How do I merge two large data.frames and take a select portion of these values?

Question

specdata <- list.files(getwd(), pattern="*.csv")
directory <- lapply(specdata, read.csv)
directory_final <- do.call(rbind, directory)
library(tidyverse)
one <- select(directory_final, nitrate, ID)
two <- no.omit(one)
a <- select(directory_final, sulfate, ID)
b <- na.omit(a)
two_df <- mutate(two, id = rownames(two))
b_df <- mutate(b, id = rownames(b))
library(plyr)
alpha <- join(two_df, b_df, by = "id", match = "all")
alpha$id <- NULL

dput(head(alpha, 5))
structure(list(sulfate = c(7.21, 5.99, 4.68, 3.47, 2.42), ID = c(1L, 
1L, 1L, 1L, 1L), nitrate = c(0.651, 0.428, 1.04, 0.363, 0.507
), ID = c(1L, 1L, 1L, 1L, 1L)), row.names = c(NA, 5L), class = "data.frame")

dim(alpha)
118783 4

Think of it like this; I have two long strings, one string extends for 10m and the other 12m. One string is red and the other blue. both strings have knots at 0.05 cm intervals all along the entire string. At every 10 knots, I give each individual knot the ID-1 for red and ID1-1 for blue and so forth.
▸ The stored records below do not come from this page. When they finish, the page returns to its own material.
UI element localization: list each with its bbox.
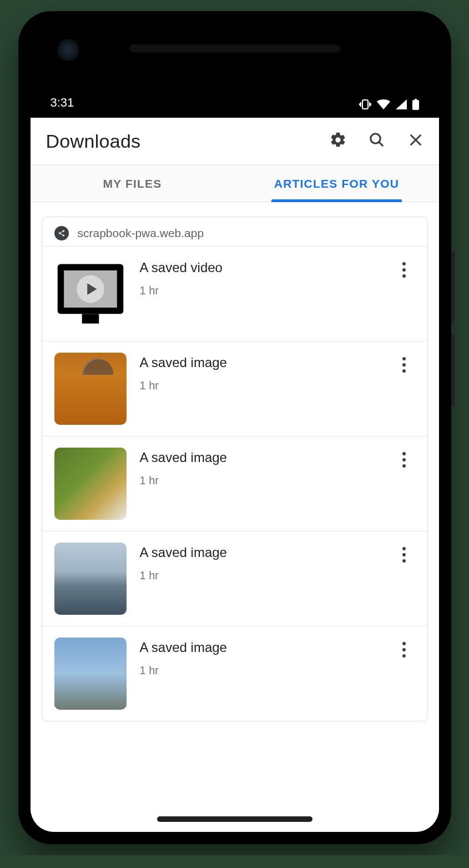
header-actions (328, 131, 429, 151)
app: Downloads (31, 118, 439, 832)
list-item[interactable]: A saved image 1 hr (42, 531, 427, 626)
wifi-icon (377, 99, 390, 109)
svg-point-6 (62, 234, 64, 237)
thumbnail-image (54, 543, 127, 615)
item-time: 1 hr (140, 474, 380, 487)
search-icon (369, 132, 385, 150)
svg-point-4 (62, 230, 64, 232)
phone-frame: 3:31 (18, 11, 451, 844)
svg-point-5 (58, 232, 60, 234)
app-header: Downloads (31, 118, 439, 165)
more-vertical-icon (402, 357, 406, 373)
card-header: scrapbook-pwa.web.app (42, 217, 427, 246)
svg-point-3 (370, 134, 380, 144)
svg-rect-9 (82, 314, 99, 323)
tab-articles-for-you[interactable]: ARTICLES FOR YOU (235, 165, 439, 202)
item-time: 1 hr (140, 569, 380, 582)
phone-camera (57, 39, 79, 61)
item-title: A saved image (140, 355, 380, 370)
power-button (451, 334, 455, 407)
phone-earpiece (129, 44, 340, 52)
item-title: A saved image (140, 450, 380, 465)
more-vertical-icon (402, 547, 406, 563)
gear-icon (329, 131, 347, 151)
share-icon (54, 226, 69, 240)
screen: 3:31 (31, 23, 439, 832)
item-time: 1 hr (140, 284, 380, 297)
tabs: MY FILES ARTICLES FOR YOU (31, 165, 439, 202)
more-button[interactable] (393, 354, 415, 376)
item-time: 1 hr (140, 664, 380, 677)
status-time: 3:31 (51, 96, 74, 110)
item-time: 1 hr (140, 379, 380, 392)
status-icons (359, 99, 419, 110)
more-button[interactable] (393, 449, 415, 471)
list-item[interactable]: A saved image 1 hr (42, 341, 427, 436)
more-button[interactable] (393, 639, 415, 661)
source-site: scrapbook-pwa.web.app (78, 227, 204, 240)
thumbnail-image (54, 353, 127, 425)
item-text: A saved image 1 hr (140, 638, 380, 677)
phone-speaker (157, 816, 312, 822)
item-text: A saved image 1 hr (140, 543, 380, 582)
more-button[interactable] (393, 259, 415, 281)
status-bar: 3:31 (31, 23, 439, 118)
battery-icon (412, 99, 419, 110)
list-item[interactable]: A saved video 1 hr (42, 246, 427, 341)
close-button[interactable] (406, 131, 426, 151)
item-text: A saved video 1 hr (140, 258, 380, 297)
svg-rect-0 (362, 100, 368, 109)
more-vertical-icon (402, 642, 406, 658)
source-card: scrapbook-pwa.web.app (42, 217, 428, 721)
item-text: A saved image 1 hr (140, 353, 380, 392)
cell-signal-icon (396, 99, 407, 109)
settings-button[interactable] (328, 131, 348, 151)
tab-label: ARTICLES FOR YOU (274, 177, 399, 190)
svg-rect-2 (415, 99, 417, 101)
item-title: A saved image (140, 545, 380, 560)
item-title: A saved video (140, 260, 380, 275)
more-vertical-icon (402, 452, 406, 468)
list-item[interactable]: A saved image 1 hr (42, 626, 427, 721)
list-item[interactable]: A saved image 1 hr (42, 436, 427, 531)
tab-my-files[interactable]: MY FILES (31, 165, 235, 202)
item-title: A saved image (140, 640, 380, 655)
item-text: A saved image 1 hr (140, 448, 380, 487)
content[interactable]: scrapbook-pwa.web.app (31, 202, 439, 832)
tab-label: MY FILES (103, 177, 162, 190)
close-icon (408, 132, 423, 150)
page-title: Downloads (46, 131, 328, 152)
more-button[interactable] (393, 544, 415, 566)
svg-rect-1 (412, 100, 419, 110)
thumbnail-image (54, 448, 127, 520)
thumbnail-image (54, 638, 127, 710)
search-button[interactable] (367, 131, 387, 151)
thumbnail-video (54, 258, 127, 330)
vibrate-icon (359, 99, 371, 109)
volume-button (451, 251, 455, 323)
more-vertical-icon (402, 262, 406, 278)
I have each string on each hand, however; I want these two strings to be one long string, merged side-by-side. So I tie the top and end of the string. Now if I want an individual knot, from ID-1, 1/10 length of the ID-1 string, I untie the first and so forth. – I want a function that lets me find the mean of every knot I untie either from ID-1 ranging from 1:332, or ID1-1 ranging from 1:332.

I want something like

alpha_function(nitrate, ID = 1:50)
alpha_function(sulfate, ID = 1:50)

A function that can gather all the mean values of nitrate or sulfate by ID

also, when I use the 'join' function, I can only take mean values of the first data.frame (b_df), that I place in this function. whereas, the second always returns NA.

mean(alpha$sulfate)
3.189369

mean(alpha$nitrate)
NA

I would like to also know as to why this happens and how it can be fixed so both total values can be taken?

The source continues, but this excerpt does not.